Some like it hot!?

Now that 2016 has decided to deliver record-setting high temperatures across the United States, investors need to consider how these temperatures will affect the spot and forward price of natural gas. Using this information in the coming summer months will allow us to find contango opportunities not only for institutional investors, but individual traders as well. 

Whether you accept global warming or not is irrelevant; it’s hot. It’s hotter than hot. Californians definitely feel it (see: insane California drought) and even here in my home state, northern Alabama has had problems with precipitation as well.

So what does this have to do with commodity prices? Great question.

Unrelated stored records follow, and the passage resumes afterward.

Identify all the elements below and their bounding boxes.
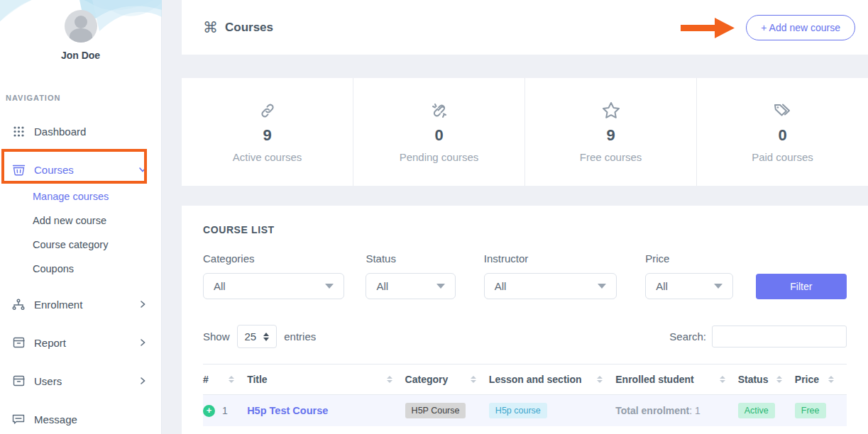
col-index: # <box>203 374 209 385</box>
row-index: 1 <box>222 405 228 416</box>
price-badge: Free <box>795 403 826 418</box>
col-status: Status <box>738 374 769 385</box>
sort-icon[interactable] <box>828 376 834 383</box>
stat-value: 9 <box>263 126 271 145</box>
navigation-section-label: NAVIGATION <box>6 94 161 102</box>
stat-value: 0 <box>778 126 786 145</box>
sort-icon[interactable] <box>387 376 392 383</box>
search-label: Search: <box>669 330 706 343</box>
price-select[interactable]: All <box>645 273 732 299</box>
sort-icon[interactable] <box>720 376 725 383</box>
categories-filter-label: Categories <box>203 252 344 265</box>
grid-icon <box>11 124 26 138</box>
archive-icon <box>11 335 26 350</box>
chevron-right-icon <box>138 338 147 347</box>
sidebar-item-courses[interactable]: Courses <box>0 159 161 180</box>
sort-icon[interactable] <box>229 376 234 383</box>
stepper-icon <box>263 333 269 341</box>
message-icon <box>11 412 26 426</box>
page-title: ⌘ Courses <box>203 20 273 35</box>
chevron-down-icon <box>714 284 723 289</box>
col-category: Category <box>405 374 449 385</box>
add-new-course-button[interactable]: + Add new course <box>746 15 855 40</box>
stat-value: 9 <box>606 126 615 145</box>
price-filter-label: Price <box>645 252 732 265</box>
sidebar-item-label: Enrolment <box>34 299 138 311</box>
sidebar-item-users[interactable]: Users <box>0 370 161 391</box>
sidebar-item-label: Dashboard <box>34 126 147 138</box>
sidebar-item-label: Courses <box>34 164 138 176</box>
sort-icon[interactable] <box>597 376 603 383</box>
table-controls: Show 25 entries Search: <box>203 325 847 348</box>
instructor-select[interactable]: All <box>484 273 617 299</box>
sidebar-nav: Dashboard Courses Manage courses Add new… <box>0 121 161 430</box>
chevron-down-icon <box>598 284 606 289</box>
status-select[interactable]: All <box>366 273 455 299</box>
orange-arrow-annotation <box>679 13 737 42</box>
sidebar-item-enrolment[interactable]: Enrolment <box>0 294 161 315</box>
stat-paid-courses: 0 Paid courses <box>696 78 868 186</box>
course-title-link[interactable]: H5p Test Course <box>247 405 328 416</box>
status-filter-label: Status <box>366 252 455 265</box>
avatar[interactable] <box>65 10 97 43</box>
chevron-down-icon <box>138 165 147 174</box>
sidebar: Jon Doe NAVIGATION Dashboard <box>0 0 162 434</box>
page-header: ⌘ Courses + Add new course <box>182 0 868 55</box>
basket-icon <box>11 162 26 177</box>
categories-select[interactable]: All <box>203 273 344 299</box>
command-icon: ⌘ <box>203 20 218 35</box>
sitemap-icon <box>11 297 26 311</box>
stat-label: Active courses <box>233 151 302 163</box>
sidebar-item-label: Users <box>34 375 138 387</box>
table-header-row: # Title Category Lesson and section Enro… <box>203 365 847 395</box>
status-badge: Active <box>738 403 775 418</box>
category-badge: H5P Course <box>405 403 466 418</box>
col-title: Title <box>247 374 268 385</box>
sort-icon[interactable] <box>776 376 782 383</box>
sidebar-item-add-new-course[interactable]: Add new course <box>0 208 161 233</box>
star-icon <box>602 101 620 120</box>
chevron-down-icon <box>325 284 334 289</box>
show-label: Show <box>203 330 230 343</box>
entries-label: entries <box>284 330 316 343</box>
chevron-right-icon <box>138 377 147 385</box>
enrolment-value: : 1 <box>689 405 701 416</box>
chevron-down-icon <box>436 284 445 289</box>
unlink-icon <box>431 101 448 120</box>
sort-icon[interactable] <box>471 376 476 383</box>
user-name: Jon Doe <box>0 50 161 61</box>
sidebar-item-manage-courses[interactable]: Manage courses <box>0 184 161 208</box>
col-price: Price <box>795 374 819 385</box>
col-lesson-section: Lesson and section <box>489 374 582 385</box>
sidebar-item-label: Report <box>34 337 138 349</box>
instructor-filter-label: Instructor <box>484 252 617 265</box>
sidebar-item-message[interactable]: Message <box>0 408 161 430</box>
course-list-title: COURSE LIST <box>203 224 847 235</box>
col-enrolled-student: Enrolled student <box>615 374 693 385</box>
stat-free-courses: 9 Free courses <box>524 78 696 186</box>
sidebar-item-course-category[interactable]: Course category <box>0 233 161 257</box>
archive-icon <box>11 374 26 388</box>
filter-button[interactable]: Filter <box>756 274 847 299</box>
course-list-card: COURSE LIST Categories All Status All In… <box>182 206 868 434</box>
enrolment-label: Total enrolment <box>615 405 689 416</box>
table-row: + 1 H5p Test Course H5P Course H5p cours… <box>203 395 847 427</box>
lesson-badge: H5p course <box>489 403 547 418</box>
stat-value: 0 <box>434 126 443 145</box>
stat-label: Pending courses <box>400 151 479 163</box>
filters-row: Categories All Status All Instructor All… <box>203 252 847 299</box>
search-input[interactable] <box>712 326 847 347</box>
stat-label: Paid courses <box>752 151 813 163</box>
stat-active-courses: 9 Active courses <box>182 78 353 186</box>
tag-icon <box>773 101 792 120</box>
sidebar-item-coupons[interactable]: Coupons <box>0 257 161 281</box>
expand-row-icon[interactable]: + <box>203 405 215 417</box>
courses-submenu: Manage courses Add new course Course cat… <box>0 184 161 281</box>
stat-label: Free courses <box>580 151 642 163</box>
chevron-right-icon <box>138 300 147 308</box>
page-size-select[interactable]: 25 <box>237 325 278 348</box>
stat-pending-courses: 0 Pending courses <box>353 78 524 186</box>
sidebar-item-dashboard[interactable]: Dashboard <box>0 121 161 142</box>
sidebar-item-report[interactable]: Report <box>0 332 161 353</box>
courses-table: # Title Category Lesson and section Enro… <box>203 364 847 426</box>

As you can see in the graph above, natural gas is used for power generation in residences and as the temperatures rise, more and more consumers are inclined to use their air conditioner more than usual. Power plants have to account for this uptick in demand, and produce more electricity for their customers. 


Using the five year average as a benchmark in the first graph, you can see how we’re at the paramount of the trendline, and a continuation of this trend would see new outliers in usage. The increased usage of natural gas for power consumption continues to grow the demand side of the commodity but what about the supply side?

As you can see above, the stored supply is used in cycles, up and down due to its seasonality. It is normal for people to use more natural gas in the winter than in the summer, but if temperatures continue to rise, supply will have to follow suit or we will see an escalation in the equilibrium price. 

In US equities, we’ve seen the energy sector make significant progress from the low crude oil prices of early 2016, and given this rebound, we should expect to see energy firms with market caps that are weighted on natural gas to trade higher through the summer. (Given a late federal reserve interest rate hike.)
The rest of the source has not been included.